[Records from a data source]
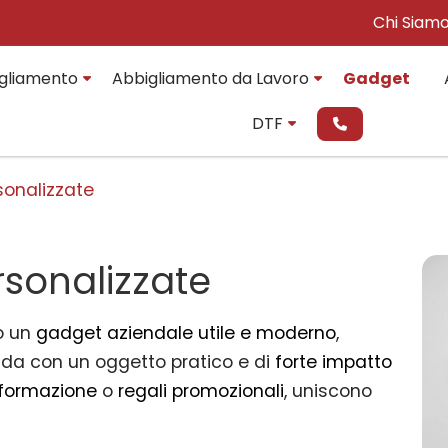
Chi Siam
gliamento
Abbigliamento da Lavoro
Gadget
DTF
sonalizzate
rsonalizzate
o un
gadget aziendale utile e moderno
,
nda con un oggetto pratico e di
forte impatto
i formazione
o
regali promozionali
, uniscono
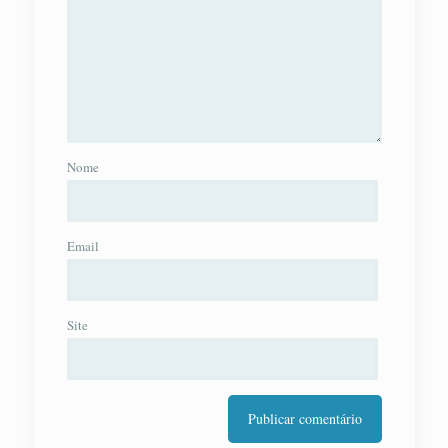
Nome
Email
Site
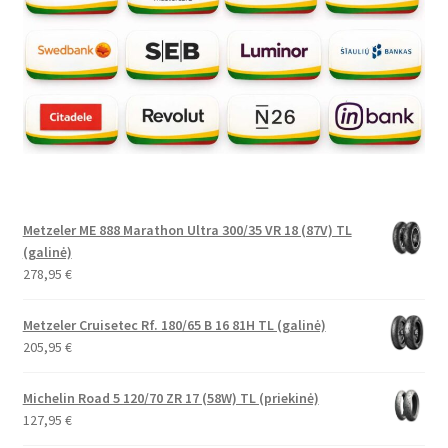
Metzeler ME 888 Marathon Ultra 300/35 VR 18 (87V) TL
(galinė)
278,95
€
Metzeler Cruisetec Rf. 180/65 B 16 81H TL (galinė)
205,95
€
Michelin Road 5 120/70 ZR 17 (58W) TL (priekinė)
127,95
€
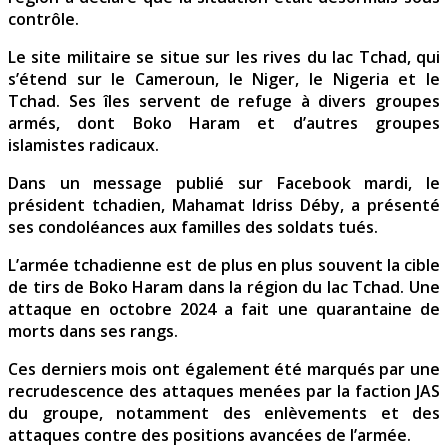
contrôle.
Le site militaire se situe sur les rives du lac Tchad, qui
s’étend sur le Cameroun, le Niger, le Nigeria et le
Tchad. Ses îles servent de refuge à divers groupes
armés, dont Boko Haram et d’autres groupes
islamistes radicaux.
Dans un message publié sur Facebook mardi, le
président tchadien, Mahamat Idriss Déby, a présenté
ses condoléances aux familles des soldats tués.
L’armée tchadienne est de plus en plus souvent la cible
de tirs de Boko Haram dans la région du lac Tchad. Une
attaque en octobre 2024 a fait une quarantaine de
morts dans ses rangs.
Ces derniers mois ont également été marqués par une
recrudescence des attaques menées par la faction JAS
du groupe, notamment des enlèvements et des
attaques contre des positions avancées de l’armée.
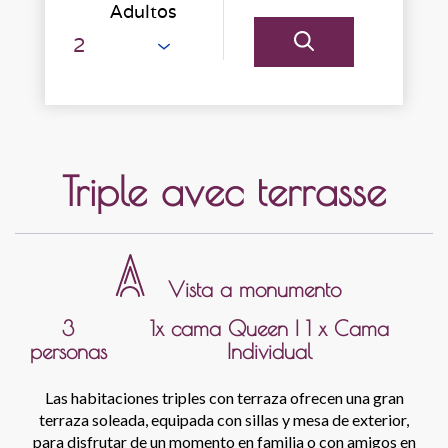
Adultos
Triple avec terrasse
Vista a monumento
3
1x cama Queen
|
1 x Cama
personas
Individual
Las habitaciones triples con terraza ofrecen una gran
terraza soleada, equipada con sillas y mesa de exterior,
para disfrutar de un momento en familia o con amigos en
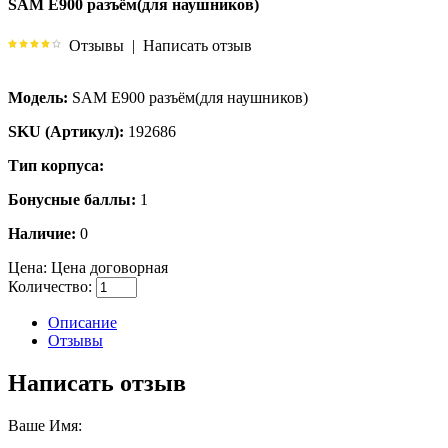
SAM E900 разъём(для наушников)
Отзывы
|
Написать отзыв
Модель:
SAM E900 разъём(для наушников)
SKU (Артикул):
192686
Тип корпуса:
Бонусные баллы:
1
Наличие:
0
Цена:
Цена договорная
Количество:
Описание
Отзывы
Написать отзыв
Ваше Имя:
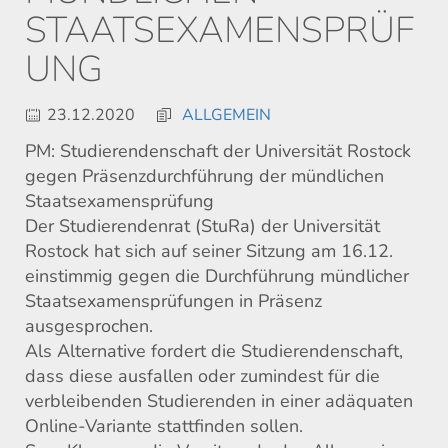
STAATSEXAMENSPRÜF
UNG
23.12.2020
ALLGEMEIN
PM: Studierendenschaft
der Universität Rostock
gegen
Präsenzdurchführung der mündlichen
Staatsexamensprüfung
Der Studierendenrat (StuRa) der Universität
Rostock hat sich auf seiner Sitzung am 16.12.
einstimmig gegen die Durchführung mündlicher
Staatsexamensprüfungen in Präsenz
ausgesprochen.
Als Alternative fordert die Studierendenschaft
,
dass diese ausfallen oder
zu
mindest für
die
verbleibenden
Studierenden in einer
adäquaten
Online-Variante stattfinden sollen.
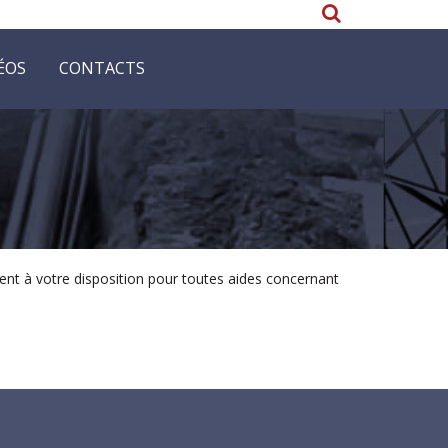
ÉOS
CONTACTS
nent à votre disposition pour toutes aides concernant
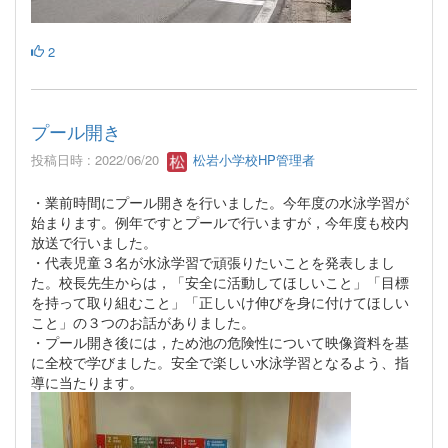
2
プール開き
投稿日時 : 2022/06/20
松岩小学校HP管理者
・業前時間にプール開きを行いました。今年度の水泳学習が
始まります。例年ですとプールで行いますが，今年度も校内
放送で行いました。
・代表児童３名が水泳学習で頑張りたいことを発表しまし
た。校長先生からは，「安全に活動してほしいこと」「目標
を持って取り組むこと」「正しいけ伸びを身に付けてほしい
こと」の３つのお話がありました。
・プール開き後には，ため池の危険性について映像資料を基
に全校で学びました。安全で楽しい水泳学習となるよう、指
導に当たります。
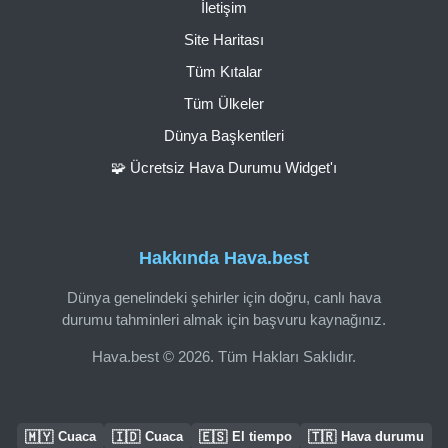
İletişim
Site Haritası
Tüm Kıtalar
Tüm Ülkeler
Dünya Başkentleri
🧩 Ücretsiz Hava Durumu Widget'ı
Hakkında Hava.best
Dünya genelindeki şehirler için doğru, canlı hava
durumu tahminleri almak için başvuru kaynağınız.
Hava.best © 2026. Tüm Hakları Saklıdır.
🇲🇾
🇮🇩
🇪🇸
🇹🇷
Cuaca
Cuaca
El tiempo
Hava durumu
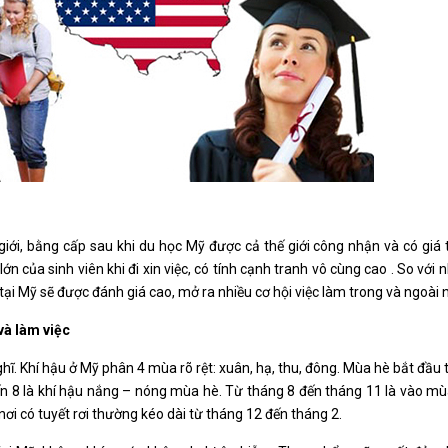
iới, bằng cấp sau khi du học Mỹ được cả thế giới công nhận và có giá t
n của sinh viên khi đi xin việc, có tính cạnh tranh vô cùng cao . So với 
tại Mỹ sẽ được đánh giá cao, mở ra nhiều cơ hội việc làm trong và ngoài 
và làm việc
ĩ. Khí hậu ở Mỹ phân 4 mùa rõ rệt: xuân, hạ, thu, đông. Mùa hè bắt đầu 
đến 8 là khí hậu nắng – nóng mùa hè. Từ tháng 8 đến tháng 11 là vào m
ơi có tuyết rơi thường kéo dài từ tháng 12 đến tháng 2.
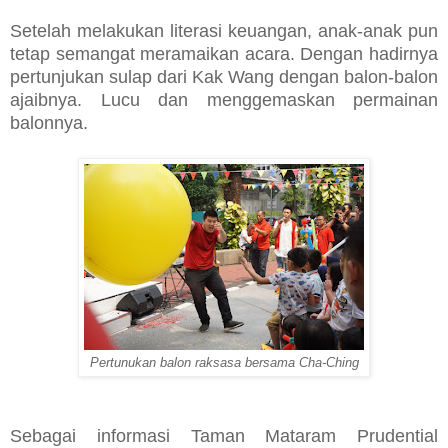
Setelah melakukan literasi keuangan, anak-anak pun
tetap semangat meramaikan acara. Dengan hadirnya
pertunjukan sulap dari Kak Wang dengan balon-balon
ajaibnya. Lucu dan menggemaskan permainan
balonnya.
Pertunukan balon raksasa bersama Cha-Ching
Sebagai informasi Taman Mataram Prudential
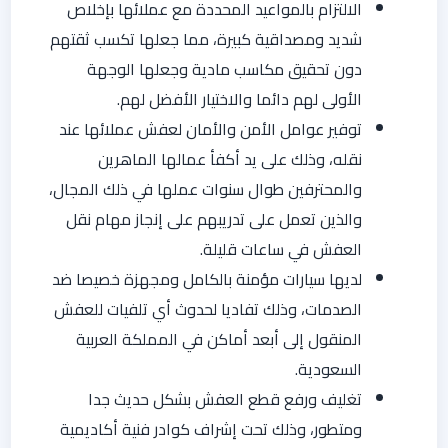
الالتزام بالمواعيد المحددة مع عملائها بإخلاص
شديد ومصداقية كبيرة، مما جعلها تكسب ثقتهم
دون تحقيق مكاسب مادية وجعلها الوجهة
الأولى لهم دائما والاختيار الأفضل لهم.
توفير عوامل الأمن والأمان لعفش عملائها عند
نقله، وذلك على يد أكفأ عمالها الماهرين
والمحترفين طوال سنوات عملها في ذلك المجال،
والذين تعمل على تدريبهم على إنجاز مهام نقل
العفش في ساعات قليلة.
لديها سيارات مؤمنة بالكامل ومجهزة خصيصا ضد
الصدمات، وذلك تفاديا لحدوث أي تلفيات للعفش
المنقول إلى أبعد أماكن في المملكة العربية
السعودية.
تغليف ورفع قطع العفش بشكل حديث جدا
ومتطور، وذلك تحت إشراف كوادر فنية أكاديمية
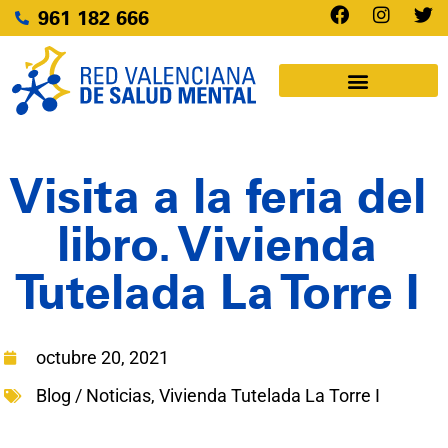
961 182 666
Visita a la feria del
libro. Vivienda
Tutelada La Torre I
octubre 20, 2021
Blog / Noticias
,
Vivienda Tutelada La Torre I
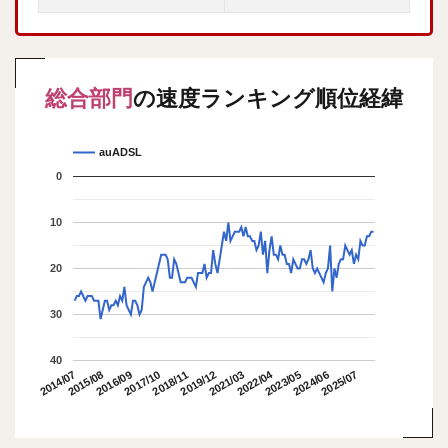
総合部門
の速度ランキング順位経緯
auADSL
0
10
20
30
40
2022/04
2015/08
2018/11
2025/07
2014/07
2017/10
2021/03
2024/06
2016/09
2019/12
2023/05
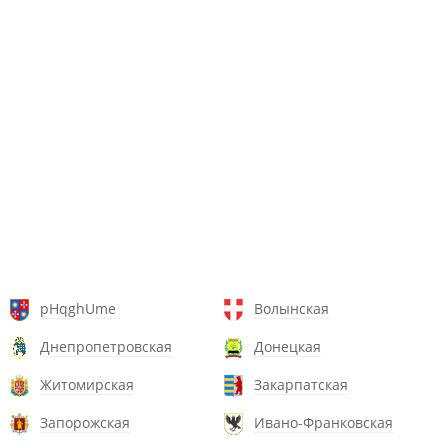
pHqghUme
Волынская
Днепропетровская
Донецкая
Житомирская
Закарпатская
Запорожская
Ивано-Франковская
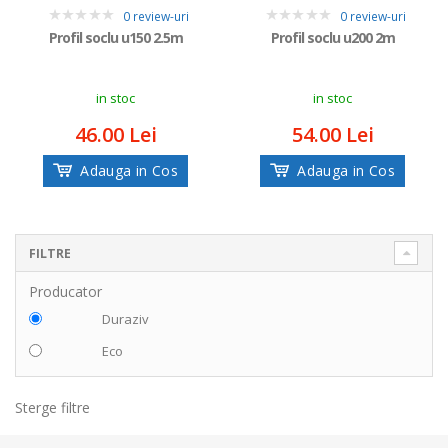
0 review-uri
0 review-uri
0
0
Profil soclu u150 2.5m
Profil soclu u200 2m
in stoc
in stoc
46.00 Lei
54.00 Lei
Adauga in Cos
Adauga in Cos
FILTRE
Producator
Duraziv
Eco
Sterge filtre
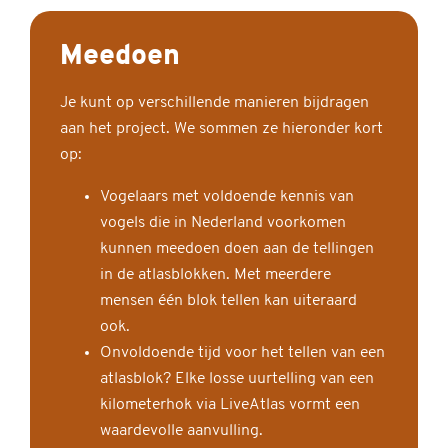
Meedoen
Je kunt op verschillende manieren bijdragen
aan het project. We sommen ze hieronder kort
op:
Vogelaars met voldoende kennis van
vogels die in Nederland voorkomen
kunnen meedoen doen aan de tellingen
in de atlasblokken. Met meerdere
mensen één blok tellen kan uiteraard
ook.
Onvoldoende tijd voor het tellen van een
atlasblok? Elke losse uurtelling van een
kilometerhok via LiveAtlas vormt een
waardevolle aanvulling.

**Work to complete:** Look back at the data above, then output exactly the lines from the line holding "Tüm Ülkeler" up to and including the line holding "iới, bằng cấp". Leave out the pictures.

**Reply:**
Tüm Ülkeler
Dünya Başkentleri
🧩 Ücretsiz Hava Durumu Widget'ı
Hakkında Hava.best
Dünya genelindeki şehirler için doğru, canlı hava
durumu tahminleri almak için başvuru kaynağınız.
Hava.best © 2026. Tüm Hakları Saklıdır.
🇲🇾
🇮🇩
🇪🇸
🇹🇷
Cuaca
Cuaca
El tiempo
Hava durumu
iới, bằng cấp sau khi du học Mỹ được cả thế giới công nhận và có giá t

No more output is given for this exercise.